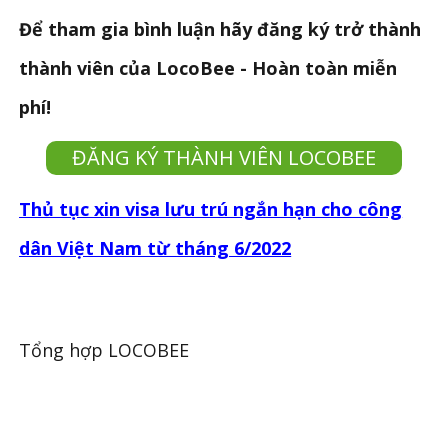
Để tham gia bình luận hãy đăng ký trở thành
thành viên của LocoBee - Hoàn toàn miễn
phí!
ĐĂNG KÝ THÀNH VIÊN LOCOBEE
Thủ tục xin visa lưu trú ngắn hạn cho công
dân Việt Nam từ tháng 6/2022
Tổng hợp LOCOBEE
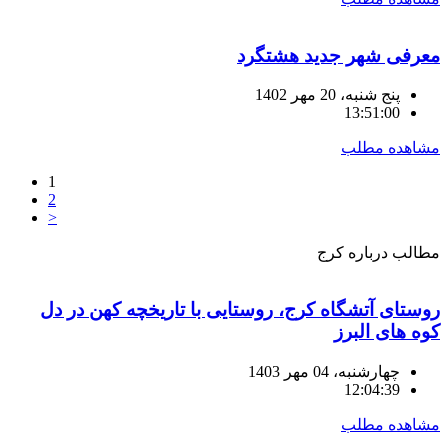
معرفی شهر جدید هشتگرد
پنج شنبه، 20 مهر 1402
13:51:00
مشاهده مطلب
1
2
>
مطالب
درباره کرج
روستای آتشگاه کرج، روستایی با تاریخچه کهن در دل
کوه های البرز
چهارشنبه، 04 مهر 1403
12:04:39
مشاهده مطلب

■ ■ ■ ■

PROBLEM REQUIREMENTS>
Pictures don't belong in the copy. Transcribe every record exactly as it appears.

TASK RESPONSE>
Để tham gia bình luận hãy đăng ký trở thành
thành viên của LocoBee - Hoàn toàn miễn
phí!
ĐĂNG KÝ THÀNH VIÊN LOCOBEE
Thủ tục xin visa lưu trú ngắn hạn cho công
dân Việt Nam từ tháng 6/2022
Tổng hợp LOCOBEE
معرفی شهر جدید هشتگرد
پنج شنبه، 20 مهر 1402
13:51:00
مشاهده مطلب
1
2
>
مطالب
درباره کرج
روستای آتشگاه کرج، روستایی با تاریخچه کهن در دل
کوه های البرز
چهارشنبه، 04 مهر 1403
12:04:39
مشاهده مطلب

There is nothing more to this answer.